Menis Ketchum and Margaret Workman, two Democratic candidates for state Supreme Court, say they have different fixes for the drop in the court's work product cited by a fellow candidate.
Ketchum wants another level of judiciary for the state while Workman believes the court needs an energy boost.
Bob Bastress, a West Virginia University law professor and another Democratic candidate for the court, announced Thursday the results of his review of court statistics.
He said justices granted only 11 percent of all appeals filed with the court in 2006. In 2000, the court granted 52 percent of the appeals, meaning justices deemed the appeals worthy of full review.
The number of opinions issued to settle appeals has dropped from 324 in 1999 to 121 in 2006, Bastress said. He told West Virginia MetroNews he would improve supervision and oversight of appeals if elected.
Ketchum, a Huntington lawyer, said the state should consider creating four intermediate appellate courts in Morgantown, Beckley, Charleston and in the Eastern Panhandle.
These kinds of courts would fully consider each appeal before sending them on to a superior court for final decision.
Bastress, in his analysis, also cited the lack of an intermediate appellate court system in the state. West Virginia is one of only 10 states without such a system.

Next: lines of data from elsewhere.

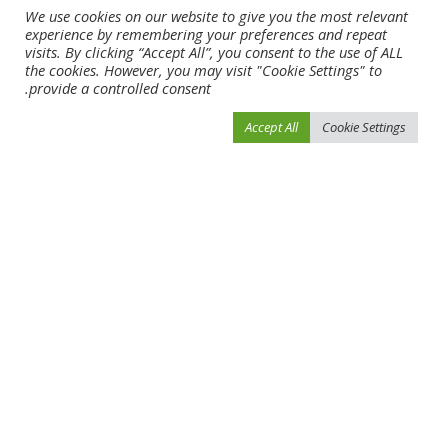
We use cookies on our website to give you the most relevant
experience by remembering your preferences and repeat
Load More
visits. By clicking “Accept All”, you consent to the use of ALL
the cookies. However, you may visit "Cookie Settings" to
provide a controlled consent.
فيفو نيوز
>
Blog
>
أخبار الرياضة
>
المهيري يخطف الأضواء في بطولة دبي لصيد الأسماك
Accept All
Cookie Settings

Ketchum said voters changed the state Constitution in 1974 to give the state judiciary the authority to reorganize. He said this amendment would allow for the intermediate court system.
As it is now, the average person can't afford to hire a lawyer to travel to Charleston to present an appeal to the Supreme Court, he said.
"I would personally lobby the other justices and the Legislature to consider and adopt the intermediate courts of appeals," he said. "It's only fair to the average citizen."
He added, "It's a real shame that the public authorized these when it amended the constitution and nothing's been done. It hasn't even been considered. Courts are made for litigants, citizens, not just for rich people that can afford to go to the Supreme Court."
Ketchum didn't know how much adding an intermediate appellate court system would cost, but he didn't feel it would be prohibitive.
Workman, a Charleston lawyer and former justice, believes another level of judiciary would be beneficial, but she doubts the state has the financial resources to pay for it.
"I haven't done any heavy research on how much that would cost, but I believe it would have an extremely high price," Workman said.
She said if she were elected to the Supreme Court, her votes on whether or not to grant appeals would be shaped by her belief that the court should be open and accessible.
"People deserve to have their cases reviewed," Workman said, adding that she would hope her votes would influence other four justices to take on more appeals.
She also pointed to what she called her campaign slogan: "Fairness, Integrity and Energy."
"And by 'energy,' I mean work hard," she said.
Chief Justice Elliott "Spike" Maynard, a Democrat running for re-election, and Republican Beth Walker did not return telephone calls from the Daily Mail.
Maynard's and Larry Starcher's seats on the court are on the ballot this year. Starcher is not seeking re-election.